11. It’s All About the Music

Still, I’m a writer of music, and the text, in this case, is the way to get there. Words are not to be worshiped. Composers pretty much manhandle them, in fact, elongating syllables and pulling words out of their natural state. Even in a short piece like an Alleluia verse I may repeat a word or a phrase, as long as I don’t muck about too much. (The people have just stood up and are waiting for this to end so that the Gospel reading may commence.)
Score featuring musical setting of the words "truth and the life"
Music in church has been a great reminder to me, therefore, that my writing needs to be efficient and strong. It needs to get to the point, and the point had better be a good one. I’ve never liked oohs and ahs in music, and now I think I know why. They’re weak. Sometimes you want a sonic cushion, but I’d much rather get it from the text itself than from a mercenary ooh hired from outside. “Alleluia” has lots of vowels, and therefore lots of built-in cushions should I want to use them that way. Those triple leading tone D-sharps against the E fall on the word “truth,” as ooh a moment as you could have.

Once I see the text this way, as a carrier of musical information, I can get beyond the words and to the music itself. There are a myriad of ways texts suggests this, of course, with rhythm and accent and consonants and so on. All of these factors change, depending on my reading, and so a vast musical landscape opens up as I fall deeper and deeper in love with the text. I move things about, finding even deeper meanings as I move through the text and discover that I am no longer reading but composing.

12. It’s Not About the Music

And composing is what it’s all about, right? Ooh, no, actually. Church music is about church. I have to get on with it, I have to hit my marks, and then move on—like an actor, and it’s much like theater in that sense. Things more important than music are going on. They didn’t invent church to provide me with composing opportunities.

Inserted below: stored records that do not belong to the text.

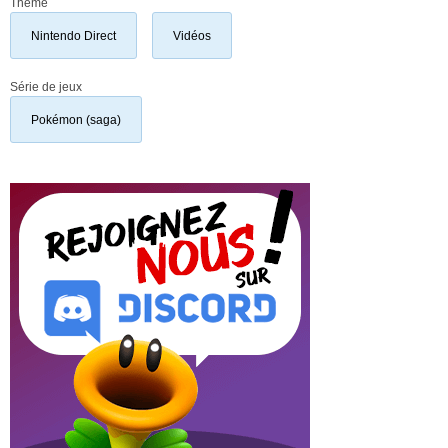
Thème
Nintendo Direct
Vidéos
Série de jeux
Pokémon (saga)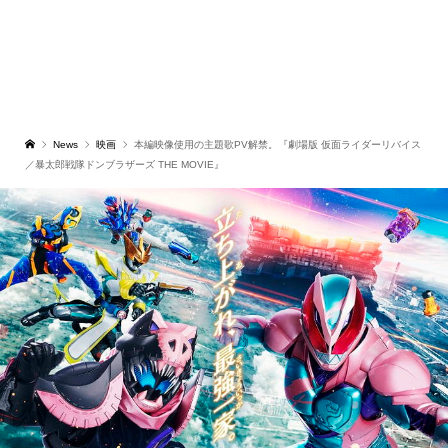
News
映画
本編映像使用の主題歌PV解禁。『劇場版 仮面ライダーリバイス
／暴太郎戦隊ドンブラザーズ THE MOVIE』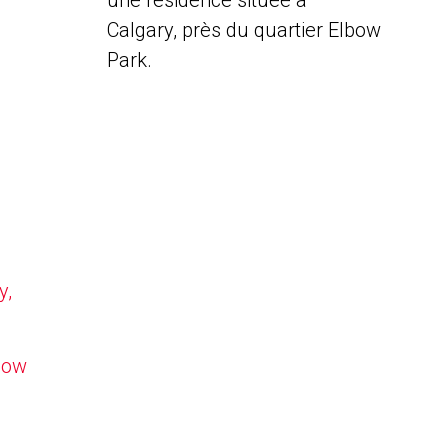
une résidence située à
Calgary, près du quartier Elbow
Park.
y,
lbow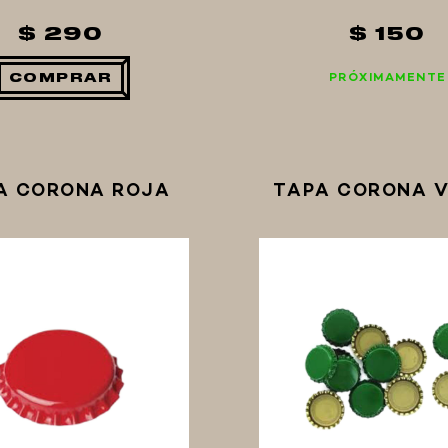
$ 290
$ 150
PRÓXIMAMENTE
COMPRAR
A CORONA ROJA
TAPA CORONA 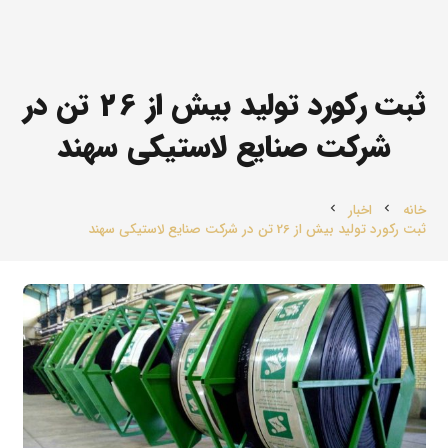
ثبت رکورد تولید بیش از 26 تن در
شرکت صنایع لاستیکی سهند
خانه
اخبار
chevron_left
chevron_left
ثبت رکورد تولید بیش از 26 تن در شرکت صنایع لاستیکی سهند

So what about composers who have nothing to do with church? What about me, when I’m not writing for church?
Well, just as they didn’t invent church for composing, neither did they invent choirs or organs or string quartets or orchestras for composing. But without composing, we say, there’d be no music and no orchestras. Of course, but people don’t get together and play—and people don’t get together and listen to other people play—because they love composing. They love something else, something inside, around, below, and above themselves. They love…that’s it; they want to love. Even if they don’t know it, they want to love.

Composing has to serve that. We have to serve the words and what they want to say. We have to serve the notes and where they want to lead. We have to serve the performers, how they play and sing and how they ought to play and sing and how they want to play and sing. They want desperately to sing to each other and to the listeners. We serve listeners, performers, words, notes…everywhere we turn, there are double basses and parallel fifths and altos and more, to love and to serve.

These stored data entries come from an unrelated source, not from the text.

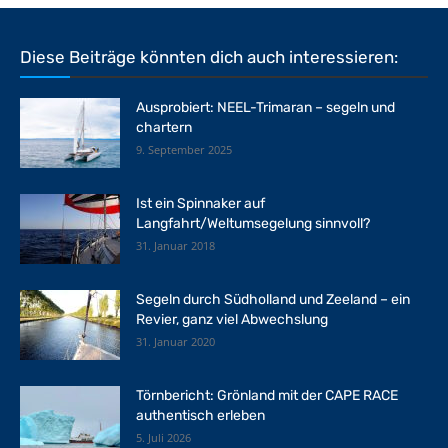
Diese Beiträge könnten dich auch interessieren:
Ausprobiert: NEEL-Trimaran – segeln und
chartern
9. September 2025
Ist ein Spinnaker auf
Langfahrt/Weltumsegelung sinnvoll?
31. Januar 2018
Segeln durch Südholland und Zeeland – ein
Revier, ganz viel Abwechslung
31. Januar 2020
Törnbericht: Grönland mit der CAPE RACE
authentisch erleben
5. Juli 2026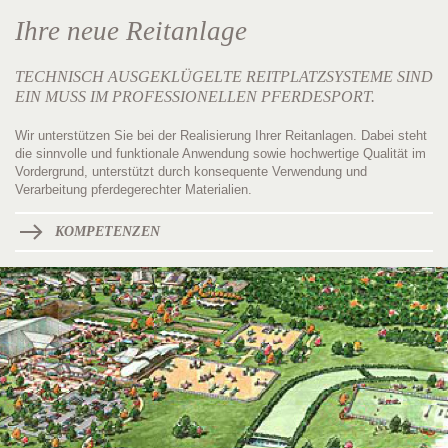
Ihre neue Reitanlage
TECHNISCH AUSGEKLÜGELTE REITPLATZSYSTEME SIND
EIN MUSS IM PROFESSIONELLEN PFERDESPORT.
Wir unterstützen Sie bei der Realisierung Ihrer Reitanlagen. Dabei steht
die sinnvolle und funktionale Anwendung sowie hochwertige Qualität im
Vordergrund, unterstützt durch konsequente Verwendung und
Verarbeitung pferdegerechter Materialien.
KOMPETENZEN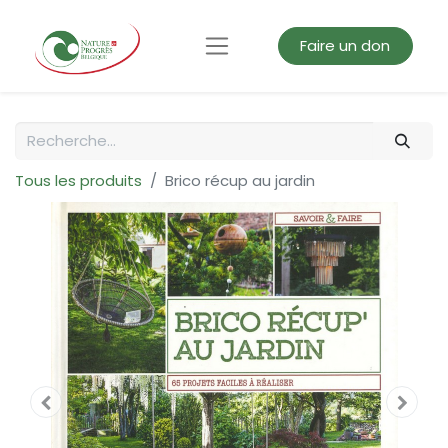
Faire un don
Tous les produits
Brico récup au jardin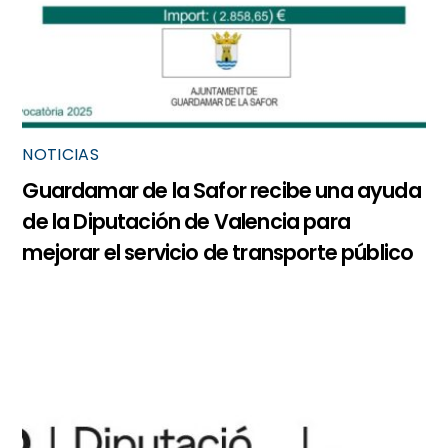
NOTICIAS
Guardamar de la Safor recibe una ayuda
de la Diputación de Valencia para
mejorar el servicio de transporte público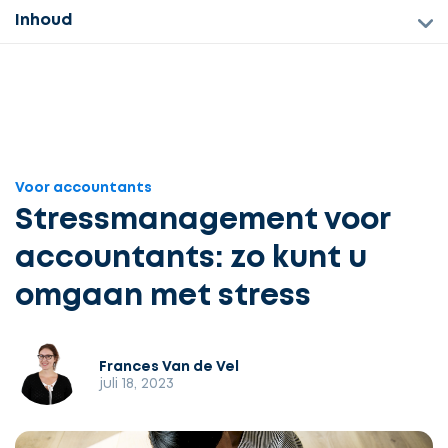
Inhoud
Voor accountants
Stressmanagement voor
accountants: zo kunt u
omgaan met stress
Frances Van de Vel
juli 18, 2023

Listen to a cello and an oboe as they serve each other, as they match a quintuplet in a duet, as they listen, lead, and follow at the same time. They cannot do that without love. The listeners in pews or concert halls lift their faces to the music; their minds race ahead and follow behind at the same time. A leading tone desperately wants to resolve up—but, maybe, not this time; maybe this time there’s a deeper resolve.

All these we think of as musical choices, but ultimately they are not. They are choices to serve, choices to love. I keep having to remind myself of this. For me, in these twelve lessons and in many more things I’ve tried to learn about composing, I’ve learned them most neatly in church music. When it’s late and when I’m tired and when for hours I’ve been composing, I have to remember that it’s not about composing. I have to ask myself, Do you love? Do you serve? Do you remember?

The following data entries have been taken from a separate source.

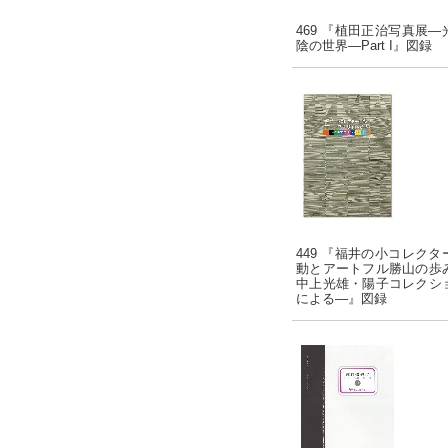
469 『植田正治写真展―
陰の世界―Part I』図録
449 『福井の小コレクタ
動とアートフル勝山の歩
中上光雄・陽子コレクシ
による―』図録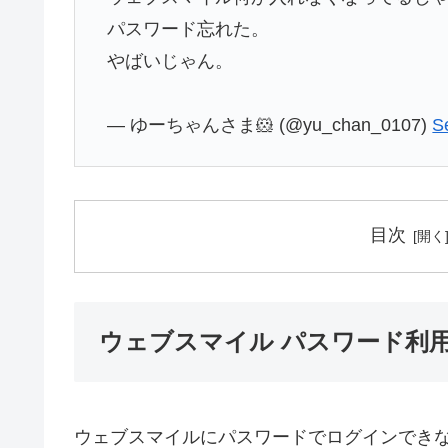
パスワード忘れた。
やばいじゃん。
— ゆーちゃんさま🐹 (@yu_chan_0107)
S
目次
ウェブスマイル パスワード利
ウェブスマイルにパスワードでログインでき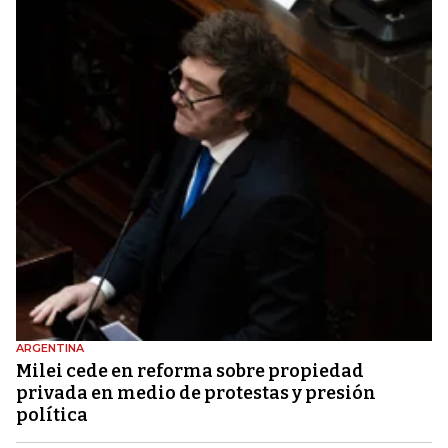
ARGENTINA
Milei cede en reforma sobre propiedad
privada en medio de protestas y presión
política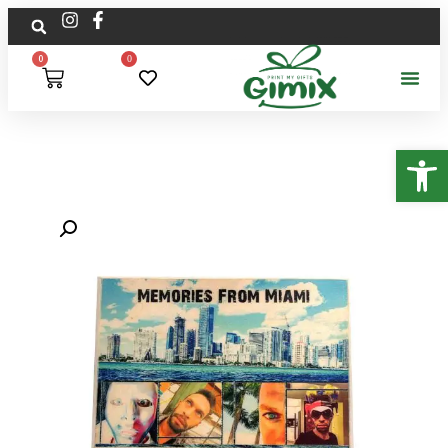
0
0
פתח סרגל נגישות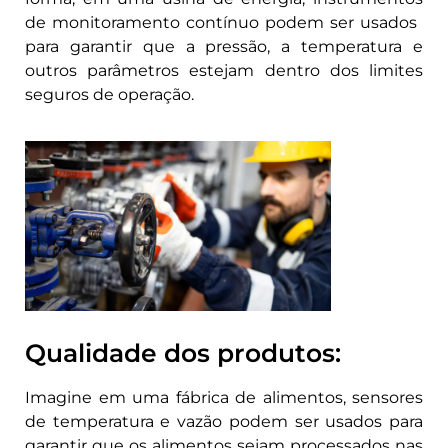
de monitoramento contínuo podem ser usados ​​
para garantir que a pressão, a temperatura e
outros parâmetros estejam dentro dos limites
seguros de operação.
Qualidade dos produtos:
Imagine em uma fábrica de alimentos, sensores
de temperatura e vazão podem ser usados ​​para
garantir que os alimentos sejam processados ​​nas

12 Things I’ve Learned from Church Music Parts 1-3—Where You Are plus What and Who You Know

List of four numbered hymns on placard
In choir practice I was shaking my head not because of all the parallel fifths and octaves, not because of the doubled leading tones (and one tripled), and not because of the wacky key (three sharps, but not A or F# minor…hmmmm, E mixolydian, except for those D#s half-cadencing on, what, E over A, I guess). Nor were my lips pursed because I had been singing this almost every year for 15 years yet had forgotten these theoretical hiccups. No, I was shaking my head, pursing my lips, and smiling, because I had composed it, and wouldn’t change a thing.

Believe me, there is music I’ve written over the years that I’d edit heavily if I had the chance, and music that I’ve ritually burned in the fireplace, but this is not one of those. No, this Easter Alleluia verse is a keeper because it works right out of the box. It sits well, it sings well, amateur choirs pretty much nail it from the get-go, and it sparkles “Alleluia” from beginning to end. The choirs in two churches, the smaller one I wrote it for and the larger one I’m in now, just sound good when they sing it.
This little piece, to be sung right before the Gospel reading, sums up almost every reason I can think of to write music. And better than anything else I can think of, writing music for the church taught me how to compose.

1. Start Where You Are

When I’ve been asked how to have a career in composition (it’s actually happened twice), my first thought is to look behind me for a composer who can answer. Seeing none, I’ve said the only thing I can think of: Start where you are. Then repeat.
I started in church. My parents were those types who took their kids to church, which some oddly consider to be more abusive than sending them to school, but while at some point with great enthusiasm I stopped going to school, I still go to church.
Like many composers, I write orchestral, chamber, and vocal music, for any sort of concert opportunity that comes up, but since I started composing I wrote church music because that’s where I was. In the churches I’ve gone to, that meant writing for choir. If I played in a band or a string quartet I’d write for them, but what I know, from the inside out, is choral sight-reading, choral rehearsing, and choral singing in my fair-to-middling but quite untrained bass/baritone voice. (I’ve sung in every school choir available to me, also; I was only, oh, half-kidding about school.)

2. Write What You Know

It’s what Jo March had to learn in Little Women. Prof. Bhaer disapproved of her serialized potboilers, which had no basis in real life. His tut-tutting meant nothing (as he told her), but lunatics, vampires, and “The Sinner’s Corpse” also meant nothing—to her. Even if she made money at it, what was the gain for her soul? When Jo writes the book about her sisters, however, she discovers real writing, real love, and herself.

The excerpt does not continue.